Your answer should consist of each line below that contains the string "تقديم".

**Stored data entries:**
◇ ◇ ◇ ◇ ◇

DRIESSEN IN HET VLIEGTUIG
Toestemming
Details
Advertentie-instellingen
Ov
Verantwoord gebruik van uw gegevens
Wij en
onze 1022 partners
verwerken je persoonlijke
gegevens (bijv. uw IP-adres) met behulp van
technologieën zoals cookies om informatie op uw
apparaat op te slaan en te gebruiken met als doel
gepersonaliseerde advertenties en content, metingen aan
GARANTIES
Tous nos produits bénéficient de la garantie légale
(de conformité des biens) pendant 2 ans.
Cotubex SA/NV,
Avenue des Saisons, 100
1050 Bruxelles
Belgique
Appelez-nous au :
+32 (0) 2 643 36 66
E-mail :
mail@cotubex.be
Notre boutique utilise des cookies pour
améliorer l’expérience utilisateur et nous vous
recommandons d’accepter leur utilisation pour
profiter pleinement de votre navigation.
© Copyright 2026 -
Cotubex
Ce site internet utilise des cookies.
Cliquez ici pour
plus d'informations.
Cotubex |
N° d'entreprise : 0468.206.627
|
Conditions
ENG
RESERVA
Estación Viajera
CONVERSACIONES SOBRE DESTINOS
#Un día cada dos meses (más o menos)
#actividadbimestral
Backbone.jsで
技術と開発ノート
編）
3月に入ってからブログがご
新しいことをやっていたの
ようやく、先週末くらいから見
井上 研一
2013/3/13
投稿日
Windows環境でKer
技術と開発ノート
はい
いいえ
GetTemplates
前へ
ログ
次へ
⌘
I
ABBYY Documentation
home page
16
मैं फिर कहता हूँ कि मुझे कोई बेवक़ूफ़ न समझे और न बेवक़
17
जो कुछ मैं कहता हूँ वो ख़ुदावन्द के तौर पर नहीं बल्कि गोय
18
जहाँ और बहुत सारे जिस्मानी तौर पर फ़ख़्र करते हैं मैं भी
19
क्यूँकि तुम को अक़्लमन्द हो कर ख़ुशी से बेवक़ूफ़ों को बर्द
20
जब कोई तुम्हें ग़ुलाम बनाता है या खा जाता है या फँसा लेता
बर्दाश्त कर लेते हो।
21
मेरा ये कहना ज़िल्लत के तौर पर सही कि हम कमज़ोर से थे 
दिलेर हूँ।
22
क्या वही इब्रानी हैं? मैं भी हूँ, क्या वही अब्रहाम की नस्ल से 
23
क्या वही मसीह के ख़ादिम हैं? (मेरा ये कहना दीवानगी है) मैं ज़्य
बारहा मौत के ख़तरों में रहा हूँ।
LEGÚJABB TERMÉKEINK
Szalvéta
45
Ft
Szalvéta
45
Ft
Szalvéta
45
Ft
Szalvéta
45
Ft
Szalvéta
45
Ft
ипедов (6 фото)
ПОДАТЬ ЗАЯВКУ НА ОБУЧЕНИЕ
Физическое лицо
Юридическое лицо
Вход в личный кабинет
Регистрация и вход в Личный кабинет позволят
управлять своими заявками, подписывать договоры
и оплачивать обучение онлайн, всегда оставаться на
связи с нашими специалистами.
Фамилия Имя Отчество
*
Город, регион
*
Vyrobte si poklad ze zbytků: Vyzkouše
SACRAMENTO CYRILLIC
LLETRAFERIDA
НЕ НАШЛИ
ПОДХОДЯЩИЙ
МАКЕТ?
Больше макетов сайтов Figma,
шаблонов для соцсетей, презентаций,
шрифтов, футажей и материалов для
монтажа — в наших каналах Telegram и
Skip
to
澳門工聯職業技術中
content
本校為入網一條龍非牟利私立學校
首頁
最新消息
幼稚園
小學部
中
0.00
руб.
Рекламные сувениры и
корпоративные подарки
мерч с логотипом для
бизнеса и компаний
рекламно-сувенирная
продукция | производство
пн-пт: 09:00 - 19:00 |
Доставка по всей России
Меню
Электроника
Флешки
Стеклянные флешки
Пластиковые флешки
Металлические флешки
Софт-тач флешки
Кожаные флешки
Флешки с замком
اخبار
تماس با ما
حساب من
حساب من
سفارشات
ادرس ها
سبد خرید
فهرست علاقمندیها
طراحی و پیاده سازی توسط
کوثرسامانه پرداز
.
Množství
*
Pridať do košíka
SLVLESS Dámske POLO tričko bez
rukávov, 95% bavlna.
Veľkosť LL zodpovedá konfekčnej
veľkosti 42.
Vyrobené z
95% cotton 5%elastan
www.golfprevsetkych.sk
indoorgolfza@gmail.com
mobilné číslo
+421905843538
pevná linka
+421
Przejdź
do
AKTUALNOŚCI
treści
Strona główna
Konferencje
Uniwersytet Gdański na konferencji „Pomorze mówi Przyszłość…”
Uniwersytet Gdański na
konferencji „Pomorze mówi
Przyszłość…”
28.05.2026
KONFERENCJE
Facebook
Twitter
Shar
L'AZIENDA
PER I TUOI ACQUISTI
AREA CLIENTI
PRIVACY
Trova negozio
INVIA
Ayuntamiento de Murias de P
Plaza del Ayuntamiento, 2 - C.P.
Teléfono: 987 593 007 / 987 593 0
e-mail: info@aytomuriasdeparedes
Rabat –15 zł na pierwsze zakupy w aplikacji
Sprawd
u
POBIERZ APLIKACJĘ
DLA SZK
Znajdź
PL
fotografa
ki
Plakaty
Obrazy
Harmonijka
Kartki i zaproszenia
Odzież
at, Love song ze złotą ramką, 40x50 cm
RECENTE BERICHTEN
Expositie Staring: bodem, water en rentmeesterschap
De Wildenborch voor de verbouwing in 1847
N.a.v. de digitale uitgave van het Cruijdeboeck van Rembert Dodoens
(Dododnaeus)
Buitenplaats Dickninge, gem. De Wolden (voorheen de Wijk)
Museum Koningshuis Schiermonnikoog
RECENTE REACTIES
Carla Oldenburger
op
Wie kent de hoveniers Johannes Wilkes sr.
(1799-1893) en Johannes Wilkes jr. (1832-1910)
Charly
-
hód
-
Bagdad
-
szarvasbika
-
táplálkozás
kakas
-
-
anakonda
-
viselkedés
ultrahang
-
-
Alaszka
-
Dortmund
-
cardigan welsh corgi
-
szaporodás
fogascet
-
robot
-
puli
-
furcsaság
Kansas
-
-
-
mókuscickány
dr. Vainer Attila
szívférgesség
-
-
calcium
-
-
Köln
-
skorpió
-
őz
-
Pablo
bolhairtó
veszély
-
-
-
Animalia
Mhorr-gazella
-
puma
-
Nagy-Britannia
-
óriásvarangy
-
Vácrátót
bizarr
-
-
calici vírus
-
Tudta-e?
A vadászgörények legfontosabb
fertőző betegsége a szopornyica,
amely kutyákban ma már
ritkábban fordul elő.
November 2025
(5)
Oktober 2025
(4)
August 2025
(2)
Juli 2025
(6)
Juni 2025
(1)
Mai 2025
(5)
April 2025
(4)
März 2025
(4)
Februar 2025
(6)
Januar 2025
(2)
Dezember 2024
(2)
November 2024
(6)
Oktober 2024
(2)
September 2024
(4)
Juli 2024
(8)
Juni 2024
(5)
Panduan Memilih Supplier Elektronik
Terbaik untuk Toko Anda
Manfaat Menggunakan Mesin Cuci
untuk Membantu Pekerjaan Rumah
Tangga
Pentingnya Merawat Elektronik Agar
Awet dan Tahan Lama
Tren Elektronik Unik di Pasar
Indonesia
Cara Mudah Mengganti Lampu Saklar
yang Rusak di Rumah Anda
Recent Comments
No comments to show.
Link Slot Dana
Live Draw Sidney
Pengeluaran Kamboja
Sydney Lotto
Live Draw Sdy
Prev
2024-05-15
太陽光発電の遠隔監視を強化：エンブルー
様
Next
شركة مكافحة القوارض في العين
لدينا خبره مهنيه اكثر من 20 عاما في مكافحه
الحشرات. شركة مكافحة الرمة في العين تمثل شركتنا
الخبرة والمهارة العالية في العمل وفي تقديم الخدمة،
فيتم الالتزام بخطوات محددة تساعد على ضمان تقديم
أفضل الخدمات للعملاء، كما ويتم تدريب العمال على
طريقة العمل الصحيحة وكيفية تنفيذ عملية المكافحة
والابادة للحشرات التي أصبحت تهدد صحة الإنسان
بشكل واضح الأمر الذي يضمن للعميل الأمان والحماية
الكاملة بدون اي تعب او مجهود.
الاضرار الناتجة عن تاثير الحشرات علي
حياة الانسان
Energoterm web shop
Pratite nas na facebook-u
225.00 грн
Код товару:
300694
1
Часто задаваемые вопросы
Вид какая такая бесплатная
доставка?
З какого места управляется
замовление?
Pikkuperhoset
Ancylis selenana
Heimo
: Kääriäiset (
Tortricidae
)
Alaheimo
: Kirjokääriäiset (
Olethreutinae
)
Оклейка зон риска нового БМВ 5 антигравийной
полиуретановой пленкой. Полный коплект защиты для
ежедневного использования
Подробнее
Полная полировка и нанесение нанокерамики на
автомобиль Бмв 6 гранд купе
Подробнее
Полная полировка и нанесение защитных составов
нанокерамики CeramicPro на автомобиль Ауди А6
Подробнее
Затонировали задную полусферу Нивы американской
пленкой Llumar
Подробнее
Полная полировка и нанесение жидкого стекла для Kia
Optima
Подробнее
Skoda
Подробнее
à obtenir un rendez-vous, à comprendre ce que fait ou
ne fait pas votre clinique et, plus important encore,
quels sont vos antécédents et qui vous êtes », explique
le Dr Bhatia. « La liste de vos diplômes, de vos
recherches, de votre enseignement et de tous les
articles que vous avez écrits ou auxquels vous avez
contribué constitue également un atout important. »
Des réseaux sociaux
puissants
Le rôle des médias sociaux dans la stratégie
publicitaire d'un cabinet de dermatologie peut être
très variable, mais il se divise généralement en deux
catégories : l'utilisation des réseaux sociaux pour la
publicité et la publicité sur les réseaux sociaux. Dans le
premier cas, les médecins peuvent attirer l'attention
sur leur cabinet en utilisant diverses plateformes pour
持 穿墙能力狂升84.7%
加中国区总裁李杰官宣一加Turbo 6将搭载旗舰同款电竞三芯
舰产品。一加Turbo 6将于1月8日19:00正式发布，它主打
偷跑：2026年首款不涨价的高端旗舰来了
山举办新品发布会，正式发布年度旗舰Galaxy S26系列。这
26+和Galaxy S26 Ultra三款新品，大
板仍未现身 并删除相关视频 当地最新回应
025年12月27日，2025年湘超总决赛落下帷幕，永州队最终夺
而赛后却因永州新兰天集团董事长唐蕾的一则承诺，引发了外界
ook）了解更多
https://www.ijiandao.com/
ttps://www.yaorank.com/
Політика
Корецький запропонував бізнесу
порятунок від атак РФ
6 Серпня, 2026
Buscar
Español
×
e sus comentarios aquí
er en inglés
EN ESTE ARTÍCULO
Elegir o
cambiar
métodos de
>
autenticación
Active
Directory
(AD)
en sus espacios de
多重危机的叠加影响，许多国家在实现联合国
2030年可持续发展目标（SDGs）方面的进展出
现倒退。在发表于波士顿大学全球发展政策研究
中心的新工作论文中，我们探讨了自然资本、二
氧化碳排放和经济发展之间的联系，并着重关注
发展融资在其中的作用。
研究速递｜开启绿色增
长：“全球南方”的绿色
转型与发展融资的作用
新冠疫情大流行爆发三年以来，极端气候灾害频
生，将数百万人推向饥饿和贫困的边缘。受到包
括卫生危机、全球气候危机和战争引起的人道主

◇ ◇ ◇ ◇ ◇

**Final answer:**
الخبرة والمهارة العالية في العمل وفي تقديم الخدمة،
فيتم الالتزام بخطوات محددة تساعد على ضمان تقديم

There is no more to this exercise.